> _The problem_: Write every line below out again, exactly as given, but leave out the pictures.

> _Extracted information_:
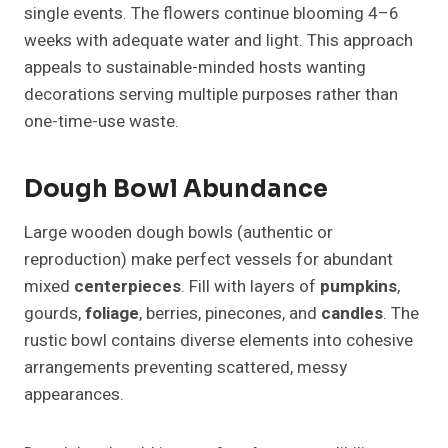
single events. The flowers continue blooming 4–6
weeks with adequate water and light. This approach
appeals to sustainable-minded hosts wanting
decorations serving multiple purposes rather than
one-time-use waste.
Dough Bowl Abundance
Large wooden dough bowls (authentic or
reproduction) make perfect vessels for abundant
mixed
centerpieces
. Fill with layers of
pumpkins
,
gourds,
foliage
, berries, pinecones, and
candles
. The
rustic bowl contains diverse elements into cohesive
arrangements preventing scattered, messy
appearances.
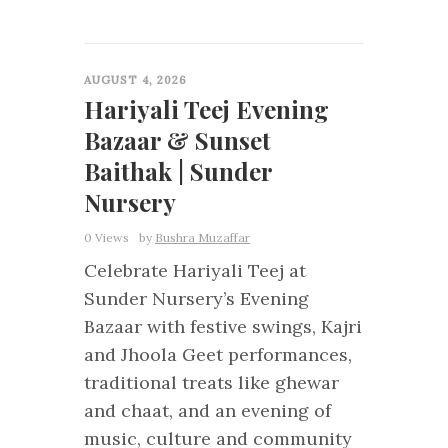
0
AUGUST 4, 2026
Hariyali Teej Evening
Bazaar & Sunset
Baithak | Sunder
Nursery
0 Views
by
Bushra Muzaffar
Celebrate Hariyali Teej at
Sunder Nursery’s Evening
Bazaar with festive swings, Kajri
and Jhoola Geet performances,
traditional treats like ghewar
and chaat, and an evening of
music, culture and community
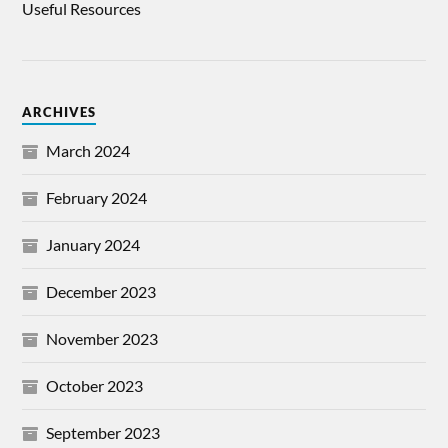
Useful Resources
ARCHIVES
March 2024
February 2024
January 2024
December 2023
November 2023
October 2023
September 2023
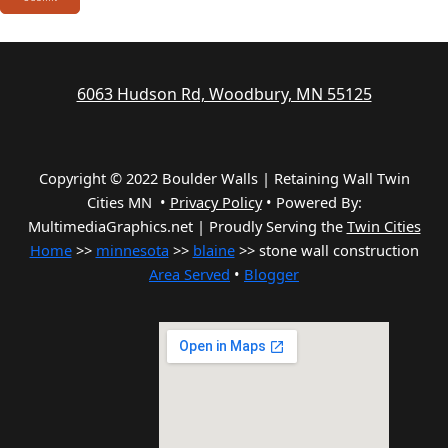
6063 Hudson Rd, Woodbury, MN 55125
Copyright © 2022 Boulder Walls | Retaining Wall Twin
Cities MN •
Privacy Policy
•
Powered By:
MultimediaGraphics.net | Proudly Serving the
Twin Cities
Home
>>
minnesota
>>
blaine
>> stone wall construction
Area Served
•
Blogger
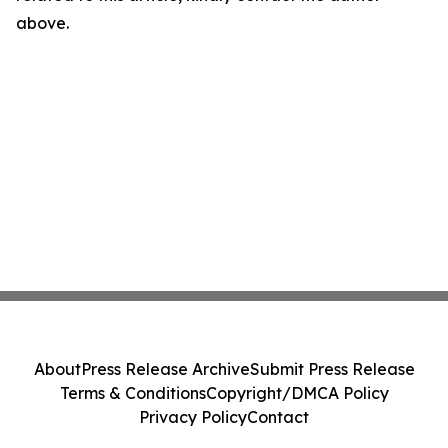
above.
About
Press Release Archive
Submit Press Release
Terms & Conditions
Copyright/DMCA Policy
Privacy Policy
Contact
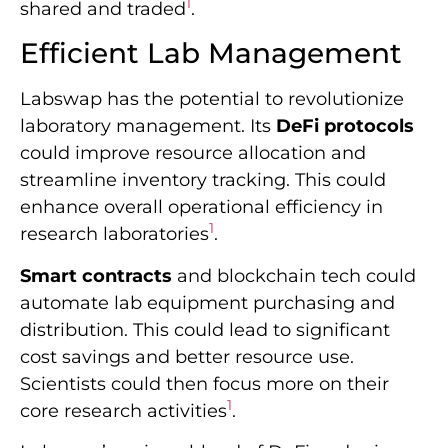
1
shared and traded
.
Efficient Lab Management
Labswap has the potential to revolutionize
laboratory management. Its
DeFi protocols
could improve resource allocation and
streamline inventory tracking. This could
enhance overall operational efficiency in
1
research laboratories
.
Smart contracts
and blockchain tech could
automate lab equipment purchasing and
distribution. This could lead to significant
cost savings and better resource use.
Scientists could then focus more on their
1
core research activities
.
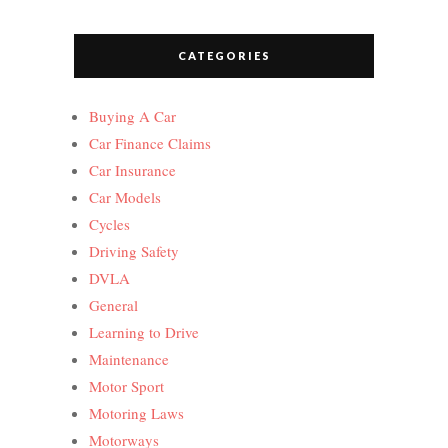
CATEGORIES
Buying A Car
Car Finance Claims
Car Insurance
Car Models
Cycles
Driving Safety
DVLA
General
Learning to Drive
Maintenance
Motor Sport
Motoring Laws
Motorways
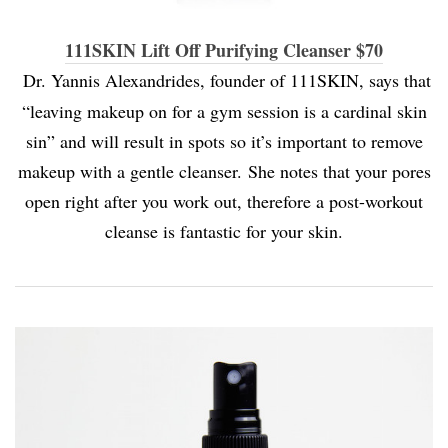
111SKIN Lift Off Purifying Cleanser $70
Dr. Yannis Alexandrides, founder of 111SKIN, says that
“leaving makeup on for a gym session is a cardinal skin
sin” and will result in spots so it’s important to remove
makeup with a gentle cleanser. She notes that your pores
open right after you work out, therefore a post-workout
cleanse is fantastic for your skin.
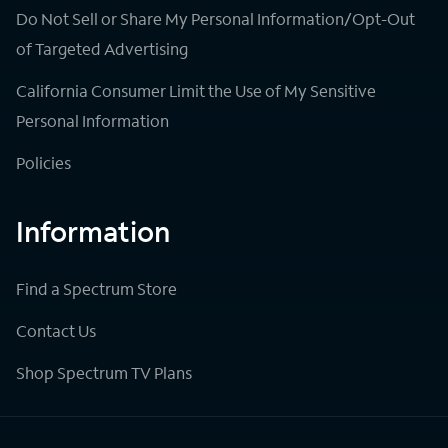
Do Not Sell or Share My Personal Information/Opt-Out
of Targeted Advertising
California Consumer Limit the Use of My Sensitive
Personal Information
Policies
Information
Find a Spectrum Store
Contact Us
Shop Spectrum TV Plans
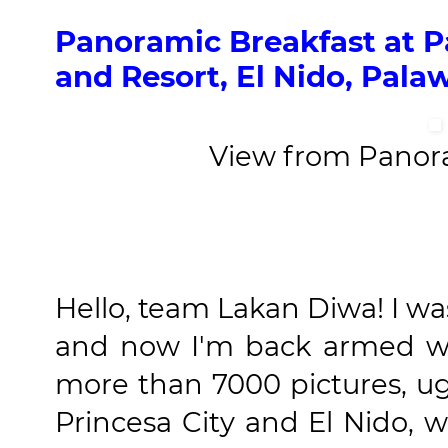
Panoramic Breakfast at 
and Resort, El Nido, Pala
View from Panor
Hello, team Lakan Diwa! I wa
and now I'm back armed w
more than 7000 pictures, u
Princesa City and El Nido, w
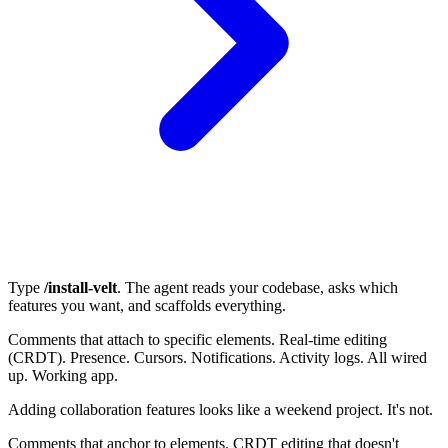
Type
/install-velt
. The agent reads your codebase, asks which
features you want, and scaffolds everything.
Comments that attach to specific elements. Real-time editing
(CRDT). Presence. Cursors. Notifications. Activity logs. All wired
up. Working app.
Adding collaboration features looks like a weekend project. It's not.
Comments that anchor to elements. CRDT editing that doesn't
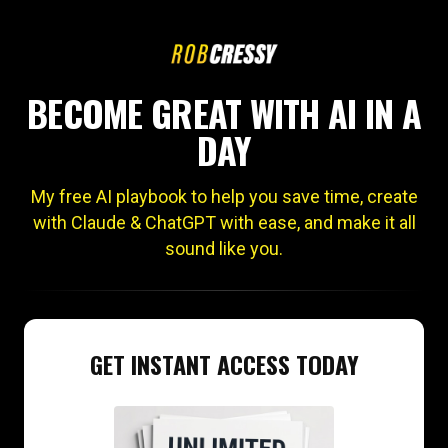
BECOME GREAT WITH AI IN A
DAY
My free AI playbook to help you save time, create
with Claude & ChatGPT with ease, and make it all
sound like you.
GET INSTANT ACCESS TODAY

> _Exercise output_:
single events. The flowers continue blooming 4–6
weeks with adequate water and light. This approach
appeals to sustainable-minded hosts wanting
decorations serving multiple purposes rather than
one-time-use waste.
Dough Bowl Abundance
Large wooden dough bowls (authentic or
reproduction) make perfect vessels for abundant
mixed
centerpieces
. Fill with layers of
pumpkins
,
gourds,
foliage
, berries, pinecones, and
candles
. The
rustic bowl contains diverse elements into cohesive
arrangements preventing scattered, messy
appearances.
0
AUGUST 4, 2026
Hariyali Teej Evening
Bazaar & Sunset
Baithak | Sunder
Nursery
0 Views
by
Bushra Muzaffar
Celebrate Hariyali Teej at
Sunder Nursery’s Evening
Bazaar with festive swings, Kajri
and Jhoola Geet performances,
traditional treats like ghewar
and chaat, and an evening of
music, culture and community
Useful Resources
ARCHIVES
March 2024
February 2024
January 2024
December 2023
November 2023
October 2023
September 2023
6063 Hudson Rd, Woodbury, MN 55125
Copyright © 2022 Boulder Walls | Retaining Wall Twin
Cities MN •
Privacy Policy
•
Powered By:
MultimediaGraphics.net | Proudly Serving the
Twin Cities
Home
>>
minnesota
>>
blaine
>> stone wall construction
Area Served
•
Blogger
above.
About
Press Release Archive
Submit Press Release
Terms & Conditions
Copyright/DMCA Policy
Privacy Policy
Contact
1
shared and traded
.
Efficient Lab Management
Labswap has the potential to revolutionize
laboratory management. Its
DeFi protocols
could improve resource allocation and
streamline inventory tracking. This could
enhance overall operational efficiency in
1
research laboratories
.
Smart contracts
and blockchain tech could
automate lab equipment purchasing and
distribution. This could lead to significant
cost savings and better resource use.
Scientists could then focus more on their
1
core research activities
.
CATEGORIES
Buying A Car
Car Finance Claims
Car Insurance
Car Models
Cycles
Driving Safety
DVLA
General
Learning to Drive
Maintenance
Motor Sport
Motoring Laws
Motorways
111SKIN Lift Off Purifying Cleanser $70
Dr. Yannis Alexandrides, founder of 111SKIN, says that
“leaving makeup on for a gym session is a cardinal skin
sin” and will result in spots so it’s important to remove
makeup with a gentle cleanser. She notes that your pores
open right after you work out, therefore a post-workout
cleanse is fantastic for your skin.
Do Not Sell or Share My Personal Information/Opt-Out
of Targeted Advertising
California Consumer Limit the Use of My Sensitive
Personal Information
Policies
Information
Find a Spectrum Store
Contact Us
Shop Spectrum TV Plans
Panoramic Breakfast at 
and Resort, El Nido, Pala
View from Panor
Hello, team Lakan Diwa! I wa
and now I'm back armed w
more than 7000 pictures, u
Princesa City and El Nido, w
Type
/install-velt
. The agent reads your codebase, asks which
features you want, and scaffolds everything.
Comments that attach to specific elements. Real-time editing
(CRDT). Presence. Cursors. Notifications. Activity logs. All wired
up. Working app.
Adding collaboration features looks like a weekend project. It's not.
Comments that anchor to elements. CRDT editing that doesn't
BECOME GREAT WITH AI IN A
DAY
My free AI playbook to help you save time, create
with Claude & ChatGPT with ease, and make it all
sound like you.
GET INSTANT ACCESS TODAY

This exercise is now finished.